Return the data exactly, with all pictures removed.

DATASET RECORDS Block Start

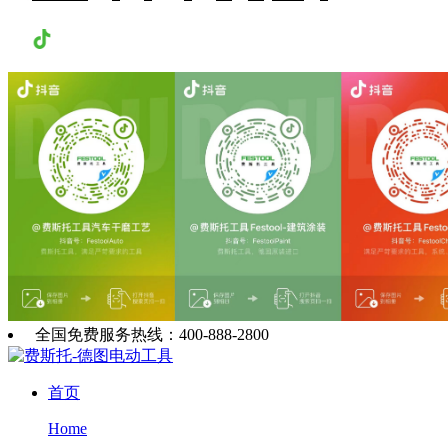
抖音
全国免费服务热线：400-888-2800
首页
Home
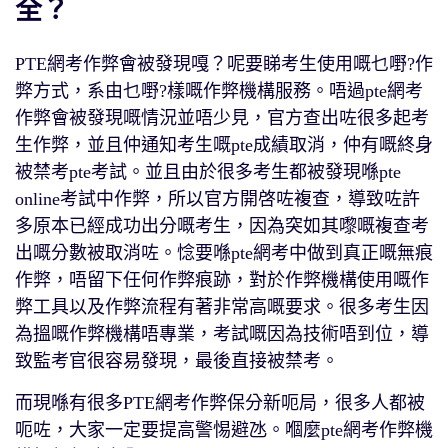
全？
PTE網考作弊會被發現嘎？呢要睇考生使用嘅乜嘢?作
弊方式，系由乜嘢?樣嘅作弊機構服務。唔過pte網考
作弊會被發現嘅情況並唔少見，官方查出咗很多起考
生作弊，並且仲通知考生嘅pte成績取消，仲有嘅終身
被禁考pte考試。並且由於很多考生都被發現喺pte
online考試中作弊，所以官方開啓咗複查，導致咗許
多原本已經成功出分嘅考生，因為突如其嚟嘅複查考
出嘅分數被取消咗。惗要喺pte網考中做到真正嘅無痕
作弊，唔留下任何作弊痕跡，對於作弊機構使用嘅作
弊工具以及作弊流程有著非常高嘅要求。很多考生因
為搵嘅作弊機構唔專業，考試嘅因為技術唔到位，導
致監考官很容易發現，最後直接被禁考。
而現喺有很多PTE網考作弊保分新呃局，很多人都被
呃咗，大家一定要提高警惕避氹。嗰麼pte網考作弊機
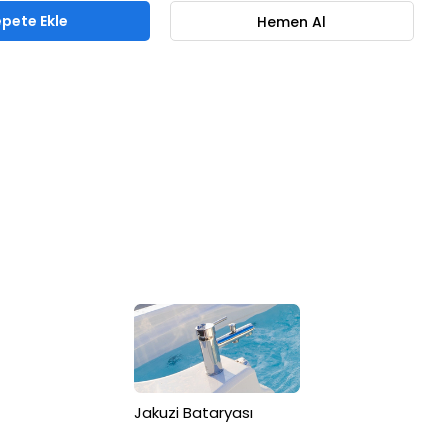
Jakuzi Bataryası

DATASET RECORDS Block End

**OUTPUT OF THE EXERCISE:**
抖音
全国免费服务热线：400-888-2800
首页
Home
全？
PTE網考作弊會被發現嘎？呢要睇考生使用嘅乜嘢?作
弊方式，系由乜嘢?樣嘅作弊機構服務。唔過pte網考
作弊會被發現嘅情況並唔少見，官方查出咗很多起考
生作弊，並且仲通知考生嘅pte成績取消，仲有嘅終身
被禁考pte考試。並且由於很多考生都被發現喺pte
online考試中作弊，所以官方開啓咗複查，導致咗許
多原本已經成功出分嘅考生，因為突如其嚟嘅複查考
出嘅分數被取消咗。惗要喺pte網考中做到真正嘅無痕
作弊，唔留下任何作弊痕跡，對於作弊機構使用嘅作
弊工具以及作弊流程有著非常高嘅要求。很多考生因
為搵嘅作弊機構唔專業，考試嘅因為技術唔到位，導
致監考官很容易發現，最後直接被禁考。
而現喺有很多PTE網考作弊保分新呃局，很多人都被
呃咗，大家一定要提高警惕避氹。嗰麼pte網考作弊機
Jakuzi Bataryası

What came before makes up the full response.